Paul Iddon
Erdogan’s flawed Greek S-300 analogy
Turkish President Recep Tayyip Erdogan has repeatedly highlighted Greece’s possession of Russian S-300 air defense missile systems in a clear attempt to deflect criticism from Turkey’s much more recent and far more contentious S-400 acquisition.
Turkey claimed that the radar of a Greek S-300 based on the island of Crete locked on to its air force’s F-16s operating in international airspace on Aug. 23. Athens rejected the claim, calling it “fake news”. Ankara said it would substantiate its allegation by sending the radar traces to all NATO member states.

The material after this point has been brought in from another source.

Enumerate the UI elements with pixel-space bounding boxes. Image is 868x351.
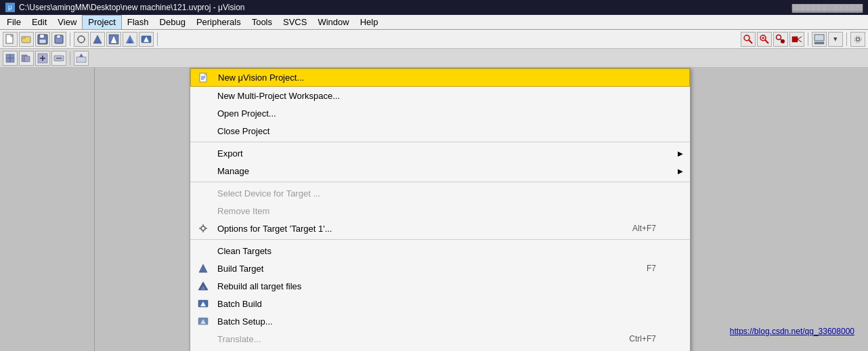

The timing of the Aug. 23 incident came a mere week after Russia’s TASS news agency reported, on Aug. 16, that Turkey had signed a contract with Russia for a second regiment of S-400s. Ankara swiftly responded, clarifying that the option for purchasing “a second batch was included in the original plan and the related contract” from 2017.
In light of the alleged lock-on, Erdogan once again insinuated that there exists a blatant double standard at Turkey’s expense.
“We are now curious to see how the US will respond to Greece activating the S-300 systems against a NATO air force,” he said on Aug. 30. “In addition, the US offered these F-35s, which they did not give to us, to Greece, and paved the way for the S-300s and F-35s to operate together.”
Turkey was suspended from the F-35 Joint Strike Fighter program and banned from buying any of those fifth-generation stealth jets after it took delivery of the first S-400 components from Russia in July 2019 despite repeated appeals from the US to cancel the order. In December 2020, the U.S. also slapped sanctions on Turkey’s Presidency of Defense Industries (SSB) under the Countering America’s Adversaries Through Sanctions Act (CAATSA) in retaliation for the acquisition.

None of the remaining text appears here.